Task objective -
Could you return all of the entries word for word, minus any pictures?

Source material -
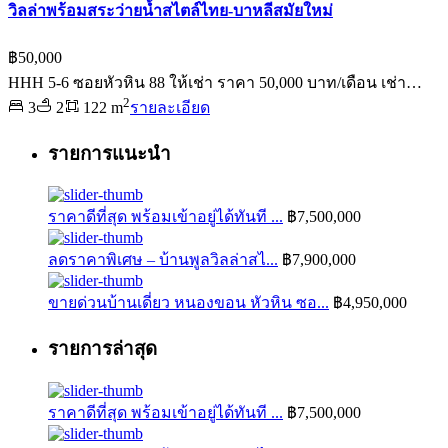
วิลล่าพร้อมสระว่ายน้ำสไตล์ไทย-บาหลีสมัยใหม่
฿50,000
HHH 5-6 ซอยหัวหิน 88 ให้เช่า ราคา 50,000 บาท/เดือน เช่า…
2
3
2
122 m
รายละเอียด
รายการแนะนำ
ราคาดีที่สุด พร้อมเข้าอยู่ได้ทันที ...
฿7,500,000
ลดราคาพิเศษ – บ้านพูลวิลล่าสไ...
฿7,900,000
ขายด่วนบ้านเดี่ยว หนองขอน หัวหิน ซอ...
฿4,950,000
รายการล่าสุด
ราคาดีที่สุด พร้อมเข้าอยู่ได้ทันที ...
฿7,500,000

Answer for this exercise -
วิลล่าพร้อมสระว่ายน้ำสไตล์ไทย-บาหลีสมัยใหม่
฿50,000
HHH 5-6 ซอยหัวหิน 88 ให้เช่า ราคา 50,000 บาท/เดือน เช่า…
2
3
2
122 m
รายละเอียด
รายการแนะนำ
ราคาดีที่สุด พร้อมเข้าอยู่ได้ทันที ...
฿7,500,000
ลดราคาพิเศษ – บ้านพูลวิลล่าสไ...
฿7,900,000
ขายด่วนบ้านเดี่ยว หนองขอน หัวหิน ซอ...
฿4,950,000
รายการล่าสุด
ราคาดีที่สุด พร้อมเข้าอยู่ได้ทันที ...
฿7,500,000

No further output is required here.